Jordin’s rendition of the Star Spangled Banner “started quiet, breathy and seductive. By the end of the lone verse, she was belting elaborately ornamented, show-stopping, contest-worthy high notes,” The New York Times says. She “[nailed] what has been called the best anthem since Whitney Houston,” according to the North County Gazette.
But TV Guide gives her a “jeer,” using scare quotes to say Jordin “‘sang’ the national anthem (though it looked suspiciously like lip-syncing).” And Page Six says, “While Jordin did sound amazing, much of that was thanks to the backing track, which was painfully obvious at several points during the performance. Fueling the lip sync fires was the fact that mere moments after Jordin delivered her rendition, a full version of the song was available on iTunes for 99 cents.” That left many bloggers asking if she lip-synced.
More people agree that Paula Abdul, who declined to show up and perform her new song “Dance Like There’s No Tomorrow” live, lip-synced. In its story, The AP offers a “Note to the next dismissed ‘Idol’ contestant: Be sure to tell Paula that at least you didn’t lip-sync.” TV Guide says she offered “a pre-taped performance so listless, it made Britney’s VMA sleepwalk look like Michael Jackson at Motown 25.”

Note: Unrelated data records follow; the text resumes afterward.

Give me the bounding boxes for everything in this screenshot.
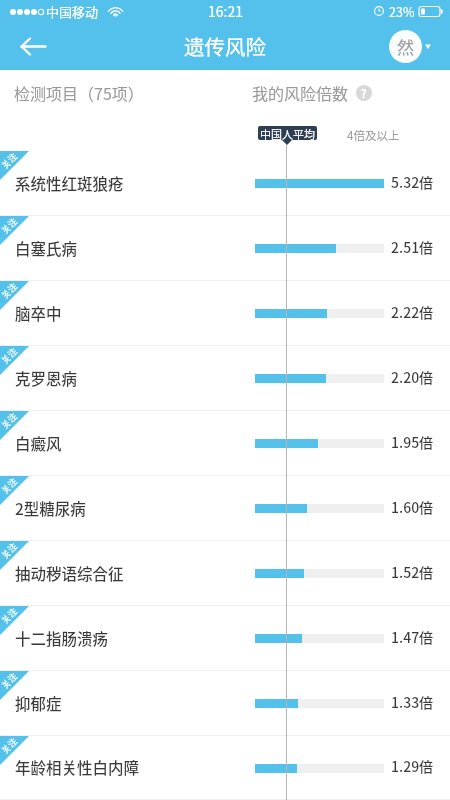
button[interactable]: 关注: [0, 216, 450, 281]
button[interactable]: 关注: [0, 151, 450, 216]
staticText: 关注: [0, 669, 21, 692]
staticText: 遗传风险: [184, 31, 266, 61]
staticText: 关注: [0, 214, 21, 237]
staticText: 脑卒中: [15, 302, 62, 324]
staticText: 关注: [0, 734, 21, 757]
staticText: 白塞氏病: [15, 237, 78, 259]
staticText: 关注: [0, 344, 21, 367]
staticText: 关注: [0, 409, 21, 432]
staticText: 2.22倍: [391, 302, 434, 322]
staticText: 1.47倍: [391, 627, 434, 647]
staticText: 抽动秽语综合征: [15, 562, 124, 584]
staticText: 23%: [389, 2, 415, 20]
staticText: 十二指肠溃疡: [15, 627, 109, 649]
staticText: 抑郁症: [15, 692, 62, 714]
staticText: 1.52倍: [391, 562, 434, 582]
staticText: 1.29倍: [391, 756, 434, 776]
button[interactable]: 关注: [0, 541, 450, 606]
staticText: 16:21: [208, 1, 243, 21]
staticText: 克罗恩病: [15, 367, 78, 389]
button[interactable]: 关注: [0, 346, 450, 411]
staticText: 我的风险倍数: [252, 81, 349, 104]
staticText: 关注: [0, 604, 21, 627]
staticText: 5.32倍: [391, 172, 434, 192]
staticText: 关注: [0, 539, 21, 562]
button[interactable]: 关注: [0, 281, 450, 346]
staticText: 1.60倍: [391, 497, 434, 517]
staticText: 2.51倍: [391, 237, 434, 257]
button[interactable]: Back: [0, 22, 65, 70]
staticText: 1.95倍: [391, 432, 434, 452]
button[interactable]: 关注: [0, 671, 450, 736]
staticText: 1.33倍: [391, 692, 434, 712]
staticText: 检测项目（75项）: [14, 81, 144, 104]
staticText: 白癜风: [15, 432, 62, 454]
staticText: 中国移动: [46, 2, 99, 21]
staticText: 关注: [0, 149, 21, 172]
button[interactable]: 关注: [0, 476, 450, 541]
button[interactable]: Account: [389, 30, 431, 63]
staticText: 年龄相关性白内障: [15, 756, 140, 778]
staticText: 4倍及以上: [347, 127, 400, 144]
staticText: 关注: [0, 474, 21, 497]
button[interactable]: 关注: [0, 606, 450, 671]
staticText: 然: [397, 34, 414, 59]
staticText: 中国人平均: [260, 126, 315, 140]
button[interactable]: 关注: [0, 736, 450, 800]
staticText: 关注: [0, 279, 21, 302]
staticText: 2型糖尿病: [15, 497, 86, 519]
button[interactable]: 关注: [0, 411, 450, 476]
staticText: 系统性红斑狼疮: [15, 172, 124, 194]
staticText: 2.20倍: [391, 367, 434, 387]
button[interactable]: Help: [356, 85, 372, 101]
staticText: ?: [361, 85, 367, 101]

MTV News’ Jim Cantiello says that although “it certainly looked like she was lip-syncing Cotillard-style. But I have to admit, I thought she nailed it. … Paula Abdul was never famous for her singing ability. She was always first and foremost a performer. … For critics to call her out for not singing live now — 12 years after her last album, and arguably 15 years after her last major hit — is kind of absurd.” But Page Six says that “even the dancing, which was once her strongest skill, was weaker than the drinks they were serving at the concession stands.”